Dona Liane, sinônimo de
dignidade...
A
disseminação virulenta do ódio e da intolerância como pano de fundo do
assassinato com requintes de crueldade de uma incansável mulher que trabalhou
com honradez e dignidade até as horas derradeiras de sua exemplar existência.
Por meio de um telefonema
emocionado do Amigo Augusto Antelo, sogro de um parente da vítima, é que recebo
a trágica notícia do cruel assassinato de Dona Liane Arruda, a incansável
proprietária da Espeteria Darmanceff, há décadas referência de frango assado em
Corumbá, e nos últimos anos concorrido “point” para os degustadores do bom
espeto pantaneiro.
Como num filme, me reportei ao
final da década de 1980, quando vivíamos ainda o caos na economia provocado
pelos sabotadores do Plano Cruzado (1986). No mesmo endereço em que se encontra
hoje a espeteria funcionava havia décadas o armazém Darmanceff, do ex-sogro de
Dona Liane, então recém-casada com Estêvão, para onde fui comprar caixas de água mineral
em garrafas pet, pois as distribuidoras de bebidas se recusavam a vender o
produto, com preço controlado, ainda engarrafado nas antigas embalagens
retornáveis de vidro.
Fui atendido, com a gentileza e
educação que marcaram sua existência, pela jovem nora de Seu Darmanceff, a quem
sempre fiz questão de chamar de senhora. Os anos passaram mas permaneceram a
cordialidade e a discrição, creio que unânimes entre os que tiveram a sorte de
haver encontrado uma pessoa que, sem exagero, dignifica a espécie humana, sobretudo
nestes mesquinhos tempos de tanto ódio, intolerância e preconceito.
Ao retornar de Campo
Grande, em um período em que trabalhei por lá, surpreendi-me quando soube da
separação do casal, mas ela continuou firme no batente, cuidando dos filhos,
ainda adolescentes. Pouco antes do isolamento social, fiz contato telefônico para que
reservasse um frango assado e fui pegá-lo, mas por conta de um contratempo
demorei um bocado. Chegando lá, ao pegar minha compra pedi desculpas, ao que
ela, com a gentileza que lhe era peculiar, me respondeu que não houve incômodo,
pois era a hora da faxina.
Como toda pessoa bem sucedida
que lida com produção de alimentos, Dona Liane era generosa, e se demonstrava realizada
com o que fazia, com amor e dedicação. Por tudo isso, não é compreensível como
alguém, em sã consciência, possa ter praticado um crime cruel, torpe e
injustificável. Seja latrocínio ou feminicídio, que cabe à polícia desvendar,
não há palavras para definir tamanha aberração, desumanidade e sordidez.

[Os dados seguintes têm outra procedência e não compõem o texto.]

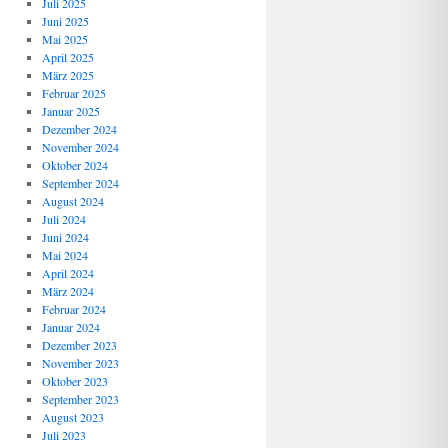
Juli 2025
Juni 2025
Mai 2025
April 2025
März 2025
Februar 2025
Januar 2025
Dezember 2024
November 2024
Oktober 2024
September 2024
August 2024
Juli 2024
Juni 2024
Mai 2024
April 2024
März 2024
Februar 2024
Januar 2024
Dezember 2023
November 2023
Oktober 2023
September 2023
August 2023
Juli 2023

Aliás, desde a eleição e posse
daquele que se diz presidente mas não faz mais nada que tuitar o tempo todo, os
índices de violência com requintes de crueldade aumentaram assustadoramente.

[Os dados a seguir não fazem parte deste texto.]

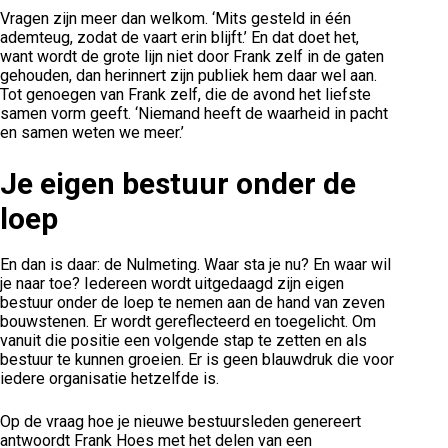
Vragen zijn meer dan welkom. ‘Mits gesteld in één
ademteug, zodat de vaart erin blijft.’ En dat doet het,
want wordt de grote lijn niet door Frank zelf in de gaten
gehouden, dan herinnert zijn publiek hem daar wel aan.
Tot genoegen van Frank zelf, die de avond het liefste
samen vorm geeft. ‘Niemand heeft de waarheid in pacht
en samen weten we meer.’
Je eigen bestuur onder de
loep
En dan is daar: de Nulmeting. Waar sta je nu? En waar wil
je naar toe? Iedereen wordt uitgedaagd zijn eigen
bestuur onder de loep te nemen aan de hand van zeven
bouwstenen. Er wordt gereflecteerd en toegelicht. Om
vanuit die positie een volgende stap te zetten en als
bestuur te kunnen groeien. Er is geen blauwdruk die voor
iedere organisatie hetzelfde is.
Op de vraag hoe je nieuwe bestuursleden genereert
antwoordt Frank Hoes met het delen van een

Não só pela sensação de impunidade, mas pela apologia ao crime com que os deslumbrados
que, por vias indizíveis, alçaram ao poder não para governar, mas para destruir
o Estado Democrático de Direito que nossas gerações levaram mais de duas
décadas para conquistar milimetricamente.
Embora não haja relação direta,
é óbvio que este contexto de bizarrices anacrônicas dignas da imaginação do
saudoso Dias Gomes e sua imortal Sucupira (em “O Bem-Amado”, dos idos da década
de 1970) tem contribuído para o desplante de mentes obtusas e pervertidas,
ávidas de sangue, entre os pretensos justiceiros, em sua maioria praticantes de
um fundamentalismo religioso que em nada segue o legado de Cristo, de oferecer
a outra face em vez de praticar a lei de Talião, do olho por olho, dente por
dente.
Descanse em paz, Dona Liane, e
que seu exemplar legado de integridade, honradez e dignidade permaneça vívido e
palpitante nos corações, mentes e atitudes destas e próximas gerações,
encorajando mulheres de garra a continuar as conquistas infindáveis por uma
sociedade melhor, em que a mulher não só seja protagonista, mas respeitada e
efetivamente protegida, material e humanamente.